Jak się domyślacie smakowała
nam. I to bardzo. Tak bardzo, że zaopatrzona w przepis, po powrocie do Wrocławia na najbliższe weekendowe
śniadanie zrobiłam właśnie szakszukę.
Dzisiaj specjalnie dla Was
szakszuka, którą właśnie dzisiaj zaserwowałam na
nasze śniadanie
Składniki dla 2 osób:
4 jajka
4 pomidory
1 czerwona papryka
1 średnia cebula
1 duży ząbek czosnku
3 łyżki oliwy
2 łyżki przecieru pomidorowego
1 łyżeczka kminku
½ łyżeczki kopru włoskiego
sól i pieprz do smaku
jogurt naturalny
szczypiorek
Wykonanie:
Cebulę pokroiłam w kosteczkę,
czosnek drobno posiekałam.
Pomidory obrałam ze skórki,
pokroiłam w kostkę. Poza sezonem można użyć pomidorów z puszki.
W moździerzu utłukłam koper i kminek. W oryginalnym przepisie jest kmin rzymski.
Paprykę oczyściłam z gniazd
nasiennych i pokroiłam w paski.
Na dużej patelni rozgrzałam oliwę, wrzuciłam
cebulę, po chwili dodałam czosnek. Następnie kolejno dodawałam pozostałe
składniki.
Wymieszałam. Po około 5 minutach smażenia na patelni
zrobiłam miejsca na wbicie 4 jajek.
Wbijałam je kolejno w ten
sposób, aby zachowało się żółtko a białko podczas smażenia delikatnie się
ścięło. Przykryłam pokrywką i zostawiłam na małym gazie na kilka minut.

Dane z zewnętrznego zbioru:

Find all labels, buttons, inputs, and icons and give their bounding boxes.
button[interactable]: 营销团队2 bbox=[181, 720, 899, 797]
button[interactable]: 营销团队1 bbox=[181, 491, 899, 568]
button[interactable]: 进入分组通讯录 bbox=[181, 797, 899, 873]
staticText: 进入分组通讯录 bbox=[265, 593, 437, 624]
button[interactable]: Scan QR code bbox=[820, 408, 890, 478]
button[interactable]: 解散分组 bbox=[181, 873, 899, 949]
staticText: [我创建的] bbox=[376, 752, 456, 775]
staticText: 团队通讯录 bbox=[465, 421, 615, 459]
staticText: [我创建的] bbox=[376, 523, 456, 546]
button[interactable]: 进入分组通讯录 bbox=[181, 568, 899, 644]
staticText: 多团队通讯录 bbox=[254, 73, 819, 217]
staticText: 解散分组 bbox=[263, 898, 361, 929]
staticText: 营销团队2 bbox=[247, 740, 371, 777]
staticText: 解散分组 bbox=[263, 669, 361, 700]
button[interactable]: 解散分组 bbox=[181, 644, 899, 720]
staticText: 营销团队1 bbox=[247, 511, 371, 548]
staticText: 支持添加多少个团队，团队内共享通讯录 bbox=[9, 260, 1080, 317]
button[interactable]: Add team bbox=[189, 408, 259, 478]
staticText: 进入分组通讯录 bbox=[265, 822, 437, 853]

Zrobiłam również szakszukę w wersji z trzech jajek na mniejszej patelni np. dla jednej osoby
Wyłożyłam na talerze.
Posypałam szczypiorkiem i dodałam po dwie łyżeczki jogurtu.
Może po przeczytaniu tego
przepisu i obejrzeniu zdjęć dacie się przekonać i na najbliższe rodzinne
śniadanie zjecie wspólnie szakszukę.... ? Życzę SMACZNEGO! Krys
Dziękuję za odwiedziny na moim blogu. Będzie mi miło, jeśli zostawisz komentarz...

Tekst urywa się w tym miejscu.